Jaime Bono del Tesoro




Son muchas las novelas sobre Jaime Bono del Tesoro (o, si lo prefieren a la inglesa, James Bond, porque ésa es la traducción del nombre) que Ian Fleming escribió sobre el agente, aceptando de antemano que no las leería nadie pero que su venta para el cine le supondría una buena pila de billetes de curso legal.
          Aunque a mí me gusta la ficción como al primero, tengo que objetar a las inevitabilidades de estas historias topiconas, aunque lo haga en el desorden que me caracteriza últimamente, desde esa última craneotomía que me hicieron para curarme una dolencia que, lamentablemente, no consigo recordar muy bien.
          Para empezar, Jaime se empeña siempre en decir su nombre en toda ocasión. Es un agente secreto muy poco secreto, sobre todo con las chicas. Ella (la que sea) le dice: «Llámame Kitty» (o Flicky, o Sparky, da igual) y él no le dice «Me llamo John Smith», sino que le contesta: «Puedes llamarme Bond. James Bond.»
          (¿Se imaginan eso a la española? El protagonista de la historia pone cara interesante y dice: «Puedes llamarme Cerrillo. José Miguel Cerrillo» (o Menéndez, o Pla, o lo que sea.)
          Tras esta identificación y otras muchas, claro está, le descubren. Se presenta ante el malo fingiendo querer comprarle la cuadra de caballos o un microchip asesino y no le dura el incógnito ni el tiempo de tomarse un té británico. El malo le cala enseguida. Vamos, que tiene para entonces un dossier completo de Bond con foto reciente, sus últimos análisis de sangre y los certificados de sus retenciones de Hacienda.
          Otro tópico son los escenarios. Siempre se ambienta la cosa en dos países. Y la regla es: 1) que pillen lejos; y 2) que tengan climas opuestos. (Islandia y el sur de Chile, por ejemplo, no valen porque, aunque están lejos, en ambos hace frío.) Así, si leemos que Bond está en Rusia, sabemos que luego irá al Caribe. Si está en Francia, aparecerá en China y así sucesivamente.
          También es obligatorio que use todos los cachivaches que el servicio secreto le proporciona. Por ello, si al principio de la novela le dan un reloj que abre automáticamente las compuertas de las cámaras acorazadas color magenta, inevitablemente Bond se enfrentará a una cámara acorazada del susodicho color. Si tiene un coche que se desliza por la nieve, lo usará, aunque el malo tenga su cuartel general en Marraquech y sea agosto. No pasa nada. El malo decidirá ir de vacaciones a los Alpes dolomíticos y Bond se lo encontrará allí con la suficiente nieve para rentabilizar la inversión del coche.

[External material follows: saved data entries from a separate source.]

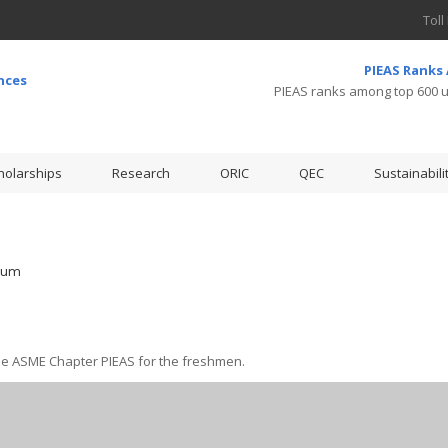
Toll
PIEAS Ranks
PIEAS ranks among top 600 un
holarships
Research
ORIC
QEC
Sustainabili
ium
e ASME Chapter PIEAS for the freshmen.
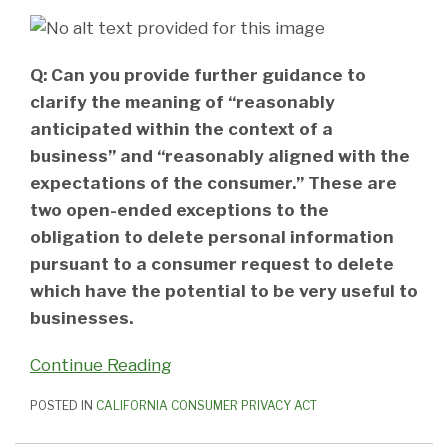
Q: Can you provide further guidance to
clarify the meaning of “reasonably
anticipated within the context of a
business” and “reasonably aligned with the
expectations of the consumer.” These are
two open-ended exceptions to the
obligation to delete personal information
pursuant to a consumer request to delete
which have the potential to be very useful to
businesses.
Continue Reading
POSTED IN
CALIFORNIA CONSUMER PRIVACY ACT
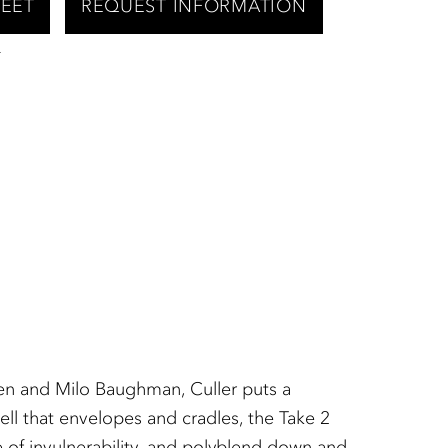
HEET
REQUEST INFORMATION
T
en and Milo Baughman, Culler puts a
ell that envelopes and cradles, the Take 2
e of invulnerability, and polyblend down and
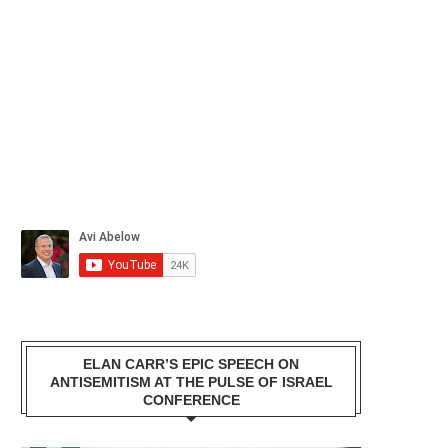
ELAN CARR’S EPIC SPEECH ON
ANTISEMITISM AT THE PULSE OF ISRAEL
CONFERENCE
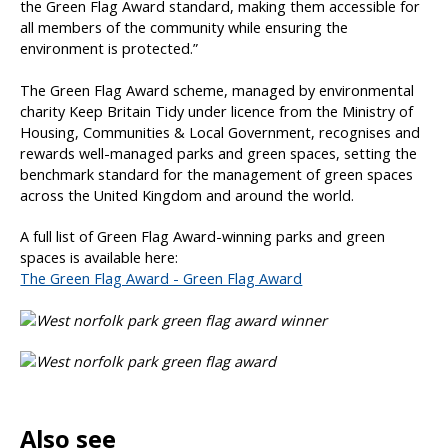
the Green Flag Award standard, making them accessible for
all members of the community while ensuring the
environment is protected.”
The Green Flag Award scheme, managed by environmental
charity Keep Britain Tidy under licence from the Ministry of
Housing, Communities & Local Government, recognises and
rewards well-managed parks and green spaces, setting the
benchmark standard for the management of green spaces
across the United Kingdom and around the world.
A full list of Green Flag Award-winning parks and green
spaces is available here:
The Green Flag Award - Green Flag Award
Also see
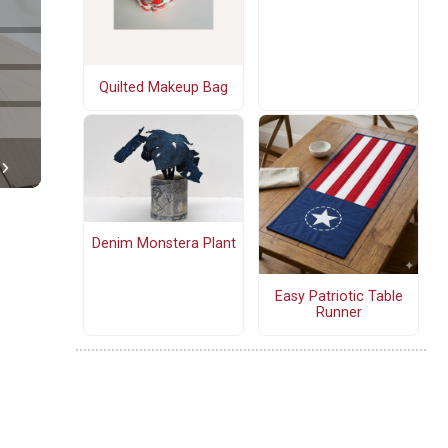
Quilted Makeup Bag
Denim Monstera Plant
Easy Patriotic Table
Runner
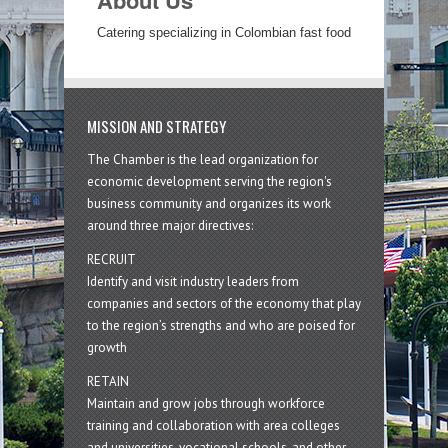
About Us
Catering specializing in Colombian fast food
MISSION AND STRATEGY
The Chamber is the lead organization for
economic development serving the region's
business community and organizes its work
around three major directives:
RECRUIT
Identify and visit industry leaders from
companies and sectors of the economy that play
to the region’s strengths and who are poised for
growth
RETAIN
Maintain and grow jobs through workforce
training and collaboration with area colleges
and universities, vocational schools, and other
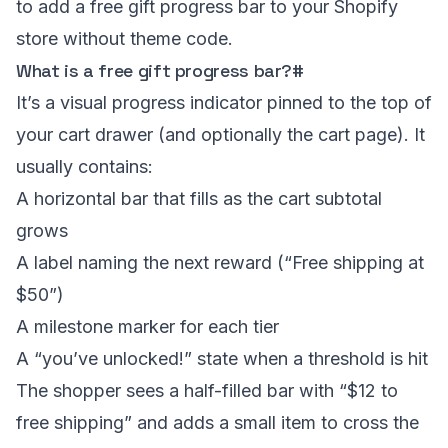
to add a free gift progress bar to your Shopify
store without theme code.
What is a free gift progress bar?
#
It’s a visual progress indicator pinned to the top of
your
cart drawer
(and optionally the cart page). It
usually contains:
A horizontal bar that fills as the cart subtotal
grows
A label naming the next reward (“Free shipping at
$50”)
A milestone marker for each tier
A “you’ve unlocked!” state when a threshold is hit
The shopper sees a half-filled bar with “$12 to
free shipping” and adds a small item to cross the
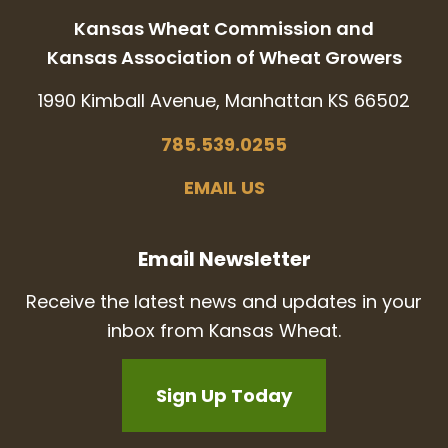
Kansas Wheat Commission and
Kansas Association of Wheat Growers
1990 Kimball Avenue, Manhattan KS 66502
785.539.0255
EMAIL US
Email Newsletter
Receive the latest news and updates in your
inbox from Kansas Wheat.
Sign Up Today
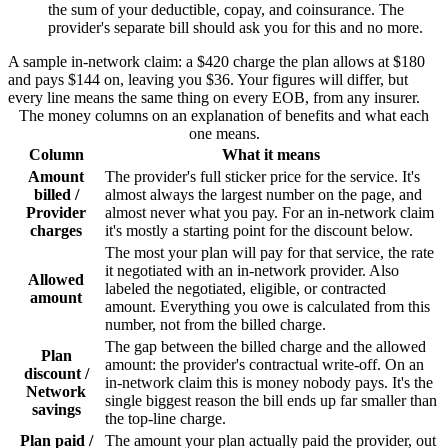
the sum of your deductible, copay, and coinsurance. The
provider's separate bill should ask you for this and no more.
A sample in-network claim: a $420 charge the plan allows at $180
and pays $144 on, leaving you $36. Your figures will differ, but
every line means the same thing on every EOB, from any insurer.
The money columns on an explanation of benefits and what each
one means.
Column
What it means
Amount
The provider's full sticker price for the service. It's
billed /
almost always the largest number on the page, and
Provider
almost never what you pay. For an in-network claim
charges
it's mostly a starting point for the discount below.
The most your plan will pay for that service, the rate
it negotiated with an in-network provider. Also
Allowed
labeled the negotiated, eligible, or contracted
amount
amount. Everything you owe is calculated from this
number, not from the billed charge.
The gap between the billed charge and the allowed
Plan
amount: the provider's contractual write-off. On an
discount /
in-network claim this is money nobody pays. It's the
Network
single biggest reason the bill ends up far smaller than
savings
the top-line charge.
Plan paid /
The amount your plan actually paid the provider, out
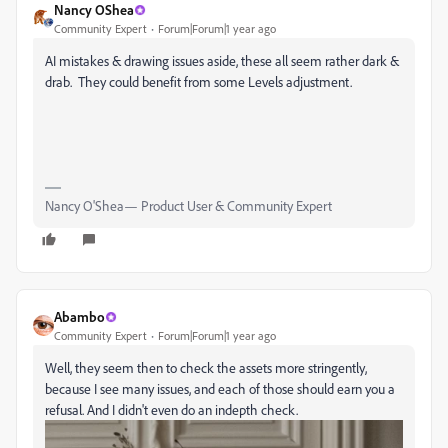
Nancy OShea
Community Expert
Forum|Forum|1 year ago
AI mistakes & drawing issues aside, these all seem rather dark &
drab. They could benefit from some Levels adjustment.
Nancy O'Shea— Product User & Community Expert
Abambo
Community Expert
Forum|Forum|1 year ago
Well, they seem then to check the assets more stringently,
because I see many issues, and each of those should earn you a
refusal. And I didn't even do an indepth check.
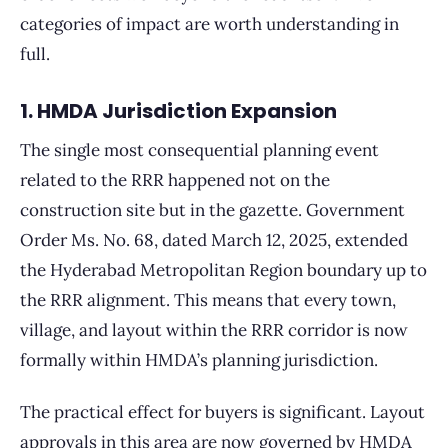
categories of impact are worth understanding in
full.
1. HMDA Jurisdiction Expansion
The single most consequential planning event
related to the RRR happened not on the
construction site but in the gazette. Government
Order Ms. No. 68, dated March 12, 2025, extended
the Hyderabad Metropolitan Region boundary up to
the RRR alignment. This means that every town,
village, and layout within the RRR corridor is now
formally within HMDA’s planning jurisdiction.
The practical effect for buyers is significant. Layout
approvals in this area are now governed by HMDA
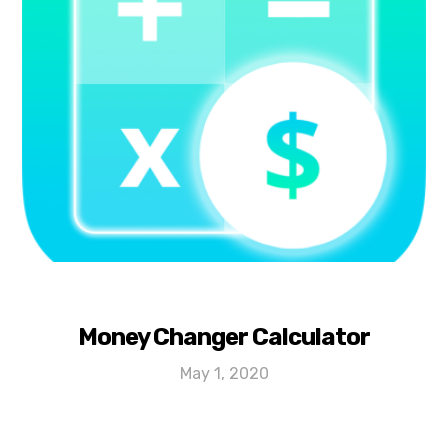
Money Changer Calculator
May 1, 2020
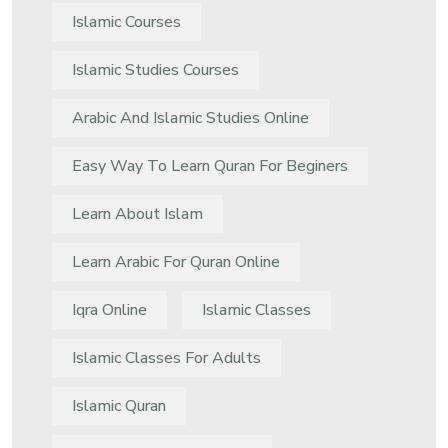
Islamic Courses
Islamic Studies Courses
Arabic And Islamic Studies Online
Easy Way To Learn Quran For Beginers
Learn About Islam
Learn Arabic For Quran Online
Iqra Online
Islamic Classes
Islamic Classes For Adults
Islamic Quran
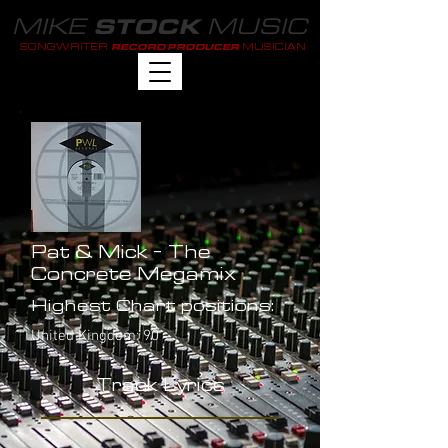
MIKE
MUSIC
STOCK
SONGWRITER
MUSICIAN
RECORD PRODUCER
Pat & Mick - The
Concrete Megamix
Highest Chart positions:
United Kingdom: 90
Track Lyrics
-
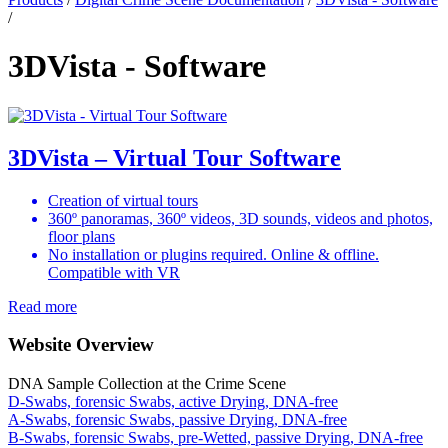
/
3DVista - Software
3DVista – Virtual Tour Software
Creation of virtual tours
360º panoramas, 360º videos, 3D sounds, videos and photos,
floor plans
No installation or plugins required. Online & offline.
Compatible with VR
Read more
Website Overview
DNA Sample Collection at the Crime Scene
D-Swabs, forensic Swabs, active Drying, DNA-free
A-Swabs, forensic Swabs, passive Drying, DNA-free
B-Swabs, forensic Swabs, pre-Wetted, passive Drying, DNA-free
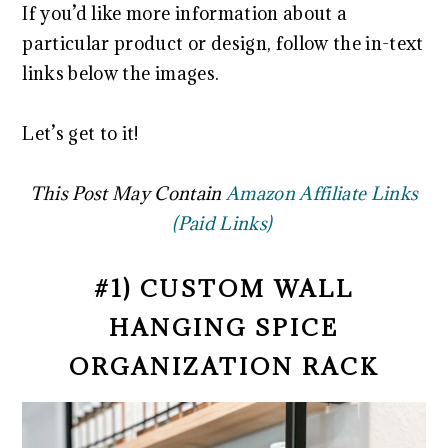
If you’d like more information about a
particular product or design, follow the in-text
links below the images.
Let’s get to it!
This Post May Contain
Amazon Affiliate Links
(Paid Links)
#1) CUSTOM WALL
HANGING SPICE
ORGANIZATION RACK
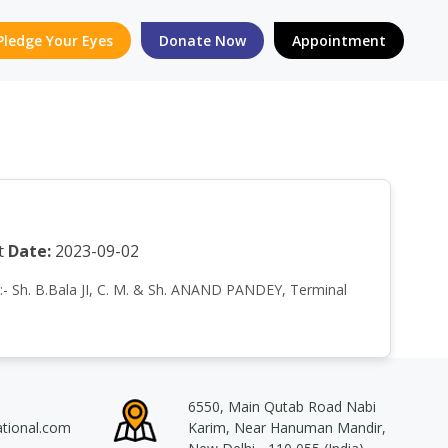
Pledge Your Eyes
Donate Now
Appointment
t
Date:
2023-09-02
by:- Sh. B.Bala JI, C. M. & Sh. ANAND PANDEY, Terminal
6550, Main Qutab Road Nabi
ational.com
Karim, Near Hanuman Mandir,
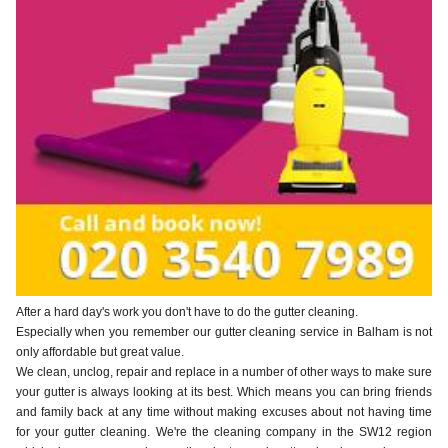
After a hard day's work you don't have to do the gutter cleaning.
Especially when you remember our gutter cleaning service in Balham is not
only affordable but great value.
We clean, unclog, repair and replace in a number of other ways to make sure
your gutter is always looking at its best. Which means you can bring friends
and family back at any time without making excuses about not having time
for your gutter cleaning. We're the cleaning company in the SW12 region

          Otro axioma bóndico es que en las películas basadas en estas novelas el papel de malo lo interpreta siempre un gran actor que está pasando por un bache en su profesión y acepta el papel por las libras esterlinas. Así, el gran Max von Sydow, el caballero de El séptimo sello bergmaniano, acaricia a un gato y dirige Spectra. Y le da tanta vergüenza hacerlo que procura que le enfoquen lo menos posible y sólo vemos al gato en sus rodillas. (Para eso podían haber puesto las rodillas de cualquiera de esos curiosos que asisten a los rodajes.)
          De la ética de estas historias, mejor ni hablamos. Bond tiene «licencia para matar» a quien a él le parezca bien, sin necesidad de pensárselo mucho. Maldad en estado puro. Además, él la usa a placer, pero, ¿quién ha sido el monstruo de liviandad que le ha dado tanta libertad? ¿La reina de Inglaterra? Suponemos que sí.
          Y Bond obedece sin pestañear. Si algo no le gusta, directamente dispara. Vamos: que es un facha de mucho cuidado.
          Por cierto, tanto si remueves un martini como si lo agitas, sabe exactamente igual. Lo sé porque lo he comprobado expresamente para poder decirlo aquí.
          Luego Bond es un asqueroso consumista. Se pringa de barro con mucha facilidad y no lava nada. Enseguida sabemos que está en su habitación del hotel con tres camisas nuevas, envueltas en papel de celofán, junto a una botella de champagne.
          También es estúpido. Porque, después de vapulear a un malo y dejarlo sin sentido, dice siempre una u otra frasecilla con supuesta gracia, sin que haya delante nadie para oírle. O sea, que se hace gracia él solo. Es de esas personas detestables a las que sólo les gusta oír su propia voz.
          Como final, un augurio: Bond acabará pillando una E.T.S.; es inevitable.